One of the largest recipients of federal subsidy is agriculture, supported by programs put in place to help keep farms working and the costs of food from skyrocketing.
Federal lawmakers, working with state governments, have proposed a one-year extension of the expiring U.S. farm law that, if enacted, would head off a possible doubling of retail milk prices to $7 or more a gallon in early 2013. Such a rapid and massive increase could topple northwest Washington dairy industries, dairy association experts fear.
The extension would end a 32-month attempt to update farm subsidies dating from the Depression era, when farmers were crushed by low prices and huge crop surpluses, to meet today’s challenges of tight food supplies, high operating costs and volatile markets. The bill was listed among measures that could come to a vote by the full House of Representatives. Republicans, many of whom represent rural districts, support a bill, or an extension of current law, in theory. In practice, an agreement could become ensnarled in the larger debate about the size and scope of federal spending.
Of particular interest to Whatcom dairies, the proposal might revitalize a new dairy subsidy program. It would compensate dairy farmers whenever milk prices are low and feed prices are high. The so-called margin-protection program would require farmers to limit production to avert a long run of low dairy prices, stabilizing markets.
Traditionally, the dairy program sets a minimum price for milk through government purchase of butter, cheese and dry milk. If Congress does not act, the dairy support price will revert to the level dictated by an outmoded 1949 law that is roughly double the price now paid to farmers. The potential retail milk price has been estimated at $6 to $8 a gallon versus current levels near $3.50, which have held steady for more than a decade. The proposal out of the agricultural committee is more stopgap than stunning, proposing to simply extend 2008 provisions while Congress works through larger issues of the sequester.
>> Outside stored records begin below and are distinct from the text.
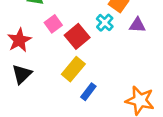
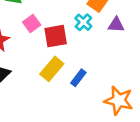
red square: (77, 36) -> (56, 36), turned 30
blue rectangle: (88, 92) -> (78, 78), moved

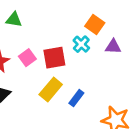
pink square: (32, 23) -> (27, 58), moved

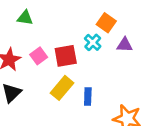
blue rectangle: (76, 98) -> (88, 96), turned -35

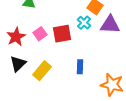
purple triangle: (125, 45) -> (110, 25), size x1.5
yellow rectangle: (62, 88) -> (42, 71), moved

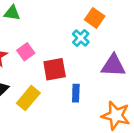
purple triangle: (110, 25) -> (113, 65), moved
red square: (62, 34) -> (55, 69), moved

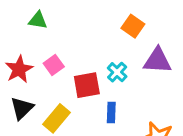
cyan cross: (81, 38) -> (117, 72), moved
purple triangle: (113, 65) -> (157, 61), moved

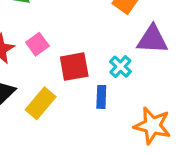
cyan cross: (117, 72) -> (120, 67), moved

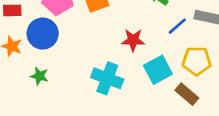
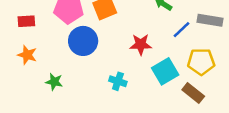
blue circle: (43, 34) -> (83, 41), moved
cyan cross: (107, 78) -> (118, 81), size x0.6

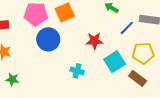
green star: (54, 82) -> (12, 79), moved

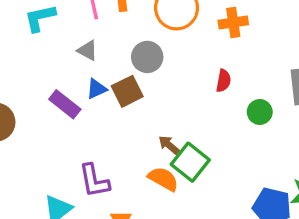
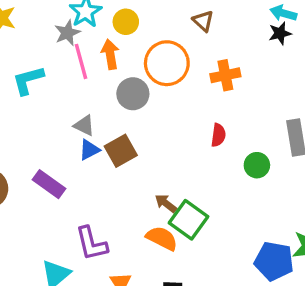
gray triangle: (87, 50) -> (84, 125), moved
gray circle: (147, 57) -> (133, 94), moved
purple rectangle: (65, 104) -> (49, 184), moved

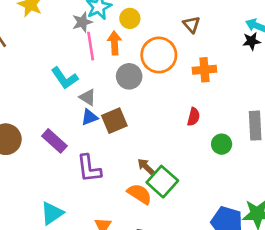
cyan L-shape: (28, 80) -> (65, 78), moved, turned -116
purple L-shape: (91, 244) -> (89, 168), moved

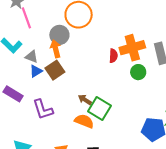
orange arrow: (114, 43) -> (56, 49), moved
orange cross: (204, 70) -> (132, 48), moved, size x1.4

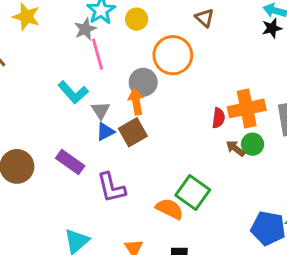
gray triangle: (31, 57) -> (101, 110), turned 32
brown arrow: (85, 100) -> (235, 148), moved

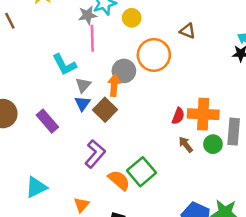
brown triangle: (204, 18) -> (188, 31), turned -35
blue triangle: (105, 132) -> (83, 104), turned -42
brown square: (133, 132) -> (105, 110), turned -30
green circle: (253, 144) -> (213, 144), moved
purple L-shape: (111, 188) -> (95, 154), moved, turned -140

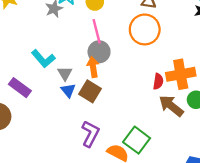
pink line: (92, 38) -> (97, 31), moved
orange circle: (154, 55) -> (145, 29), moved
purple rectangle: (47, 121) -> (20, 88), moved
brown arrow: (186, 144) -> (171, 106), size x1.6

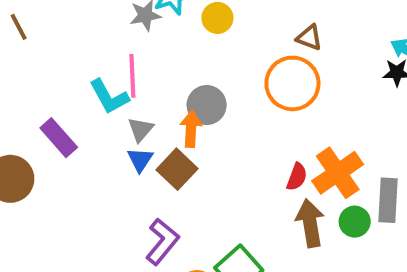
pink line: (97, 31) -> (132, 76), moved
orange cross: (181, 74) -> (338, 173), turned -36
brown arrow: (171, 106) -> (310, 223), turned 30

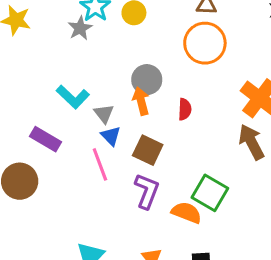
pink line: (132, 76) -> (100, 164), moved
brown square: (177, 169) -> (148, 150), moved
red semicircle: (297, 177) -> (185, 109), moved

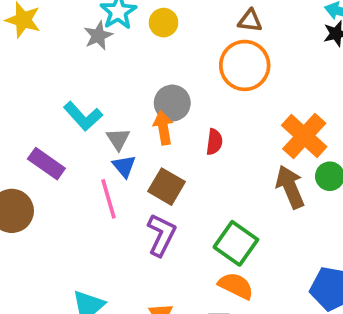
orange semicircle: (187, 213) -> (236, 286), moved

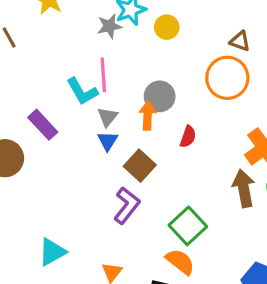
pink line: (109, 199) -> (103, 75), moved

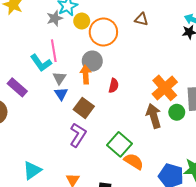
yellow circle: (167, 27) -> (82, 21), moved
orange circle: (227, 78) -> (103, 32), moved
orange semicircle: (180, 262) -> (134, 161), moved

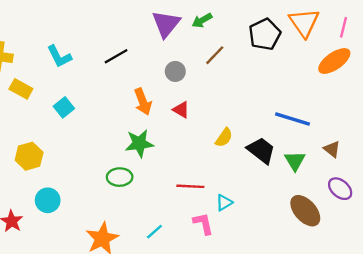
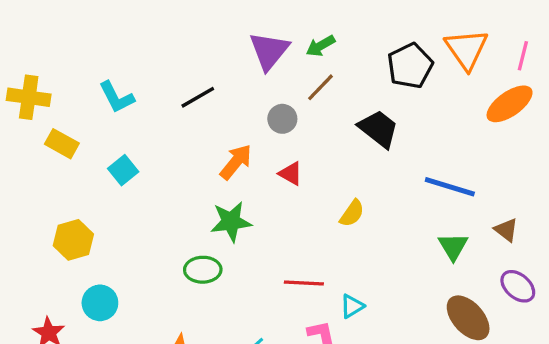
brown line: (215, 55) -> (320, 87), moved
orange arrow: (143, 102) -> (236, 162), turned -120
black trapezoid: (261, 150) -> (379, 129), moved

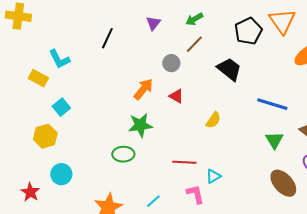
purple triangle: (269, 51) -> (153, 23), moved, size x0.6
yellow cross: (29, 97) -> (18, 16), moved
cyan L-shape: (117, 97) -> (59, 59), moved
black line: (198, 97) -> (107, 38), moved, turned -35
cyan square: (123, 170) -> (61, 107), moved

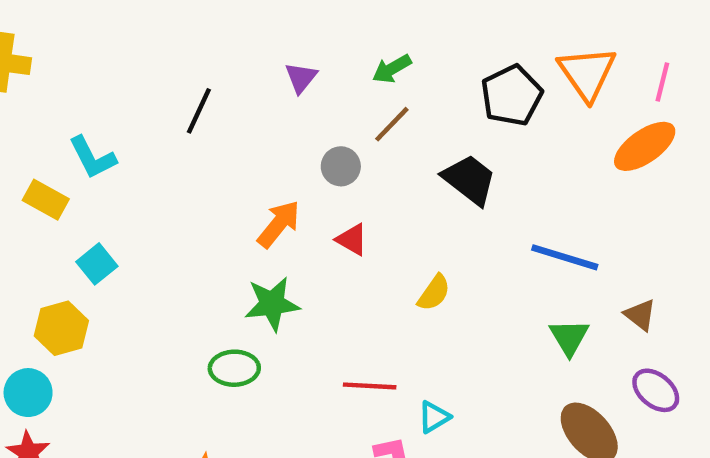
cyan circle: (61, 174) -> (28, 393), moved

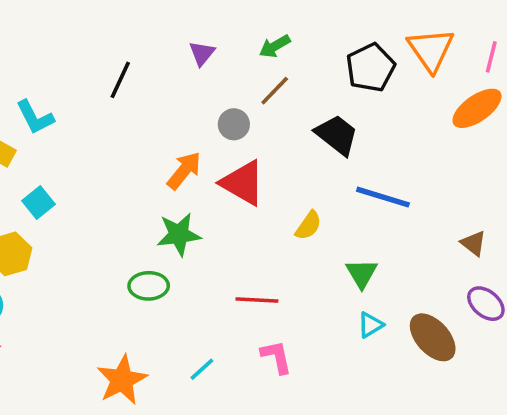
red triangle: (352, 240) -> (243, 183), size x1.8
blue line: (565, 257) -> (383, 197), moved
green triangle: (569, 337) -> (362, 273), moved
cyan triangle: (434, 417) -> (371, 325), moved

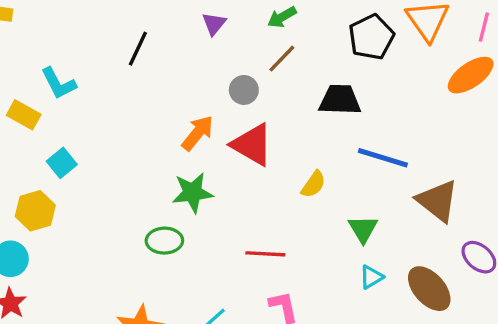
black trapezoid: (337, 135) -> (340, 100), turned -36
brown triangle: (473, 243) -> (438, 201), moved, size x1.8

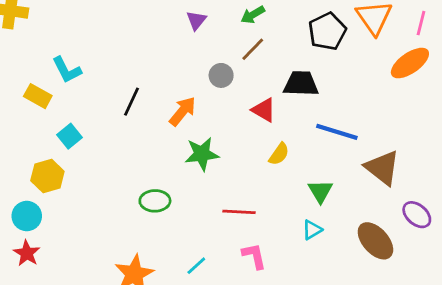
black line: (138, 49) -> (132, 102), moved
red triangle: (252, 145) -> (264, 110), moved, size x0.7
green star: (193, 193) -> (202, 154), moved
cyan triangle: (371, 277) -> (312, 230), moved

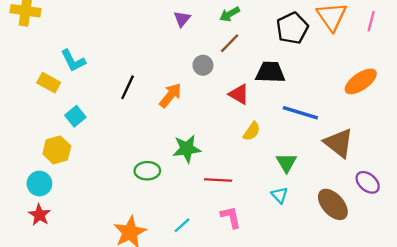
orange ellipse: (410, 63) -> (361, 81), moved
green star: (202, 154) -> (187, 149), moved
cyan triangle: (312, 230) -> (280, 195), turned -42

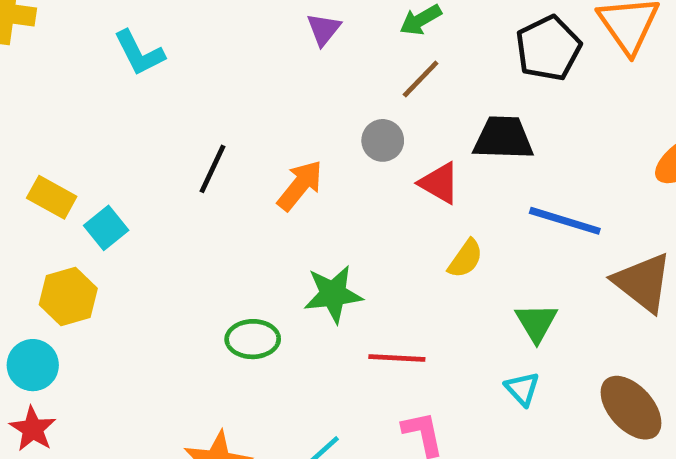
cyan L-shape: (73, 61) -> (139, 53), moved
gray circle: (203, 65) -> (383, 140), moved
yellow rectangle: (49, 83) -> (52, 197), moved

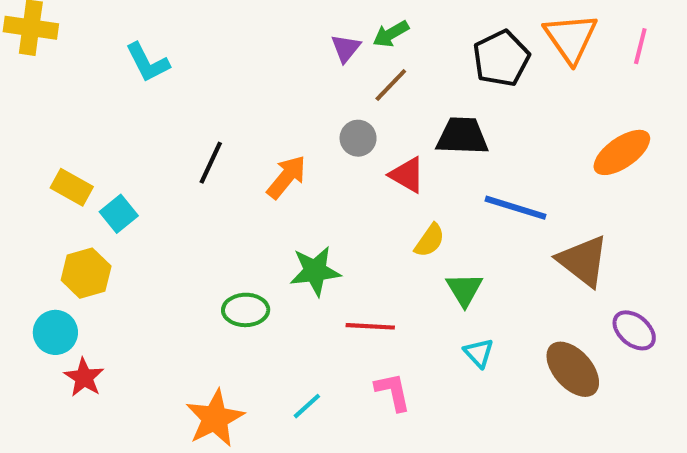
purple triangle: (324, 29) -> (346, 48), moved
green triangle: (536, 323) -> (464, 289), moved
red star: (33, 429) -> (84, 377), moved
Agriculture Secretary Tom Vilsack, in an interview with CNN, said higher milk prices—if it comes to that—would ripple throughout all commodities “if this thing goes on for an extended period of time.” Certainly it would cripple a vital local industry and place additional stress on the conversion of county resource lands.
While dairy producers generally support the so-called margin-protection program as the answer to high feed costs, processors and foodmakers oppose it. They say it is wrong-minded to curtail production when prices are low, and it will destroy a healthy export market for dairy products. Yet, clearly, changes that raise the costs of food similarly raise the costs of providing food through federal assistance programs.
Senators passed a farm bill in June estimated to save $23 billion over 10 years, with most of the cuts in crop subsidies and conservation programs. The House Agriculture Committee approved a bill with $35 billion in cuts in July, half of it in food stamps for the poor—the biggest cut in food stamps in a generation.
Perhaps in 2013 we might stop lurching from self-imposed crises and stalled solutions to truthfully acknowledging the fundamentals of our economy and the problems that actually exist in the world. Happy New Year.